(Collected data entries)

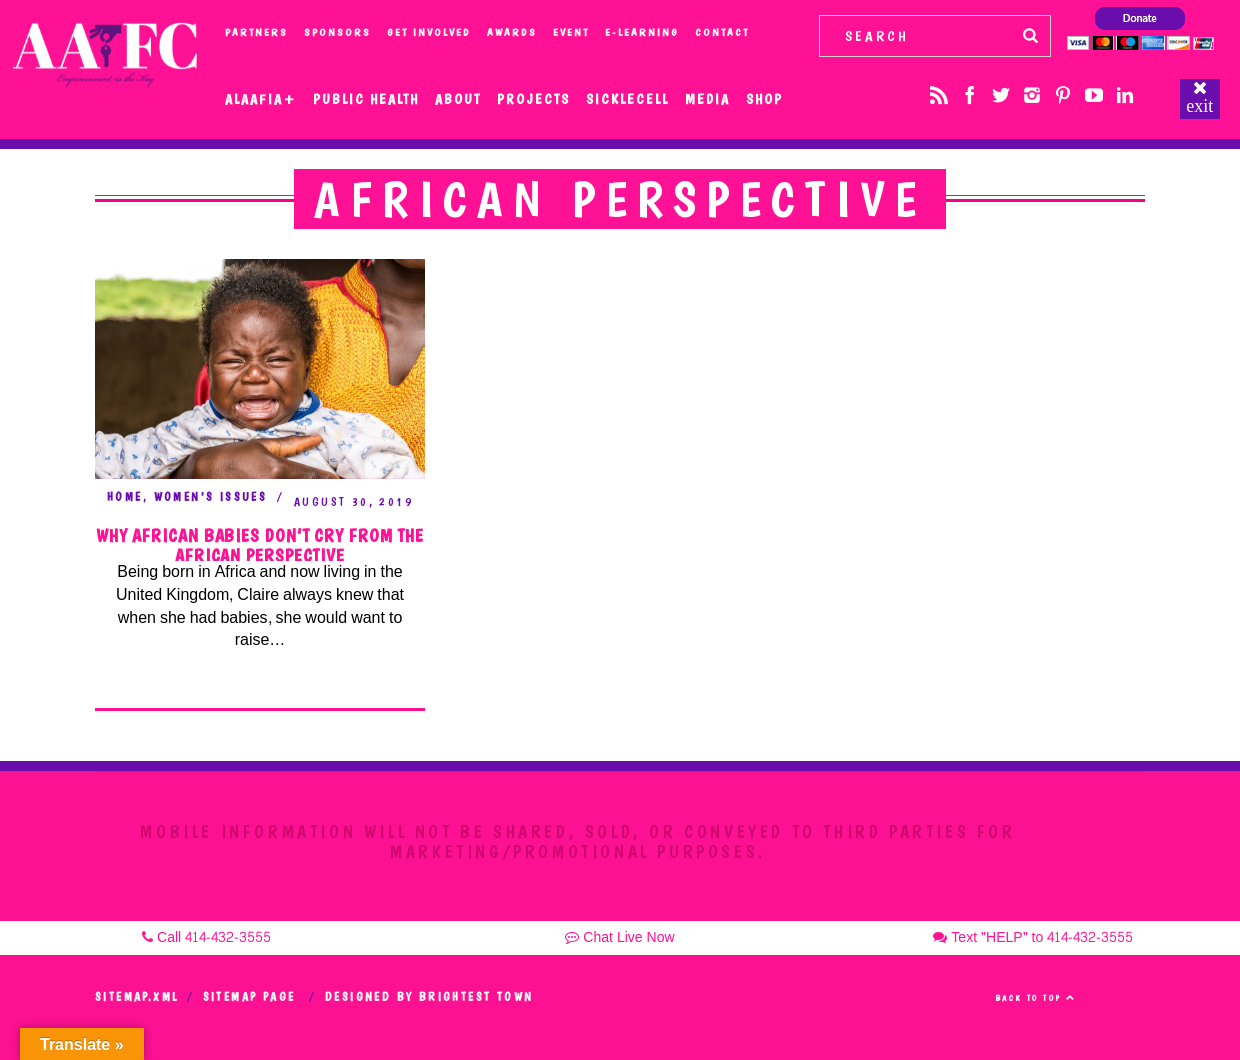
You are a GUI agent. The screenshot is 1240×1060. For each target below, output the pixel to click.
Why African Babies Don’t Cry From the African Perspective (260, 545)
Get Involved (429, 32)
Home (125, 497)
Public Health (366, 99)
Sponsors (337, 32)
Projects (533, 99)
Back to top (1035, 998)
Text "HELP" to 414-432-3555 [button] (1033, 937)
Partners (256, 32)
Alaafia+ (261, 99)
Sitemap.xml (136, 997)
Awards (512, 32)
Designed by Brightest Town (429, 997)
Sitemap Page (249, 997)
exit (1199, 106)
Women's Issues (211, 497)
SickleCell (627, 99)
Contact (722, 32)
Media (707, 99)
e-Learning (642, 32)
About (458, 99)
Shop (764, 99)
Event (571, 32)
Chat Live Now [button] (619, 937)
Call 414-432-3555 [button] (206, 937)
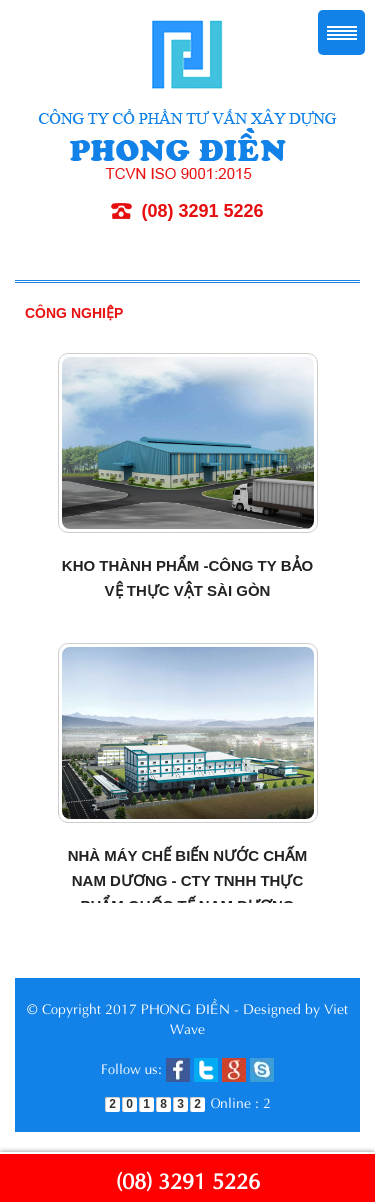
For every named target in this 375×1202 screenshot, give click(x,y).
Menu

▸ Task to carry out
The expected result is every line above containing the string "button".

▸ Response to the task
Text "HELP" to 414-432-3555 [button] (1033, 937)
Chat Live Now [button] (619, 937)
Call 414-432-3555 [button] (206, 937)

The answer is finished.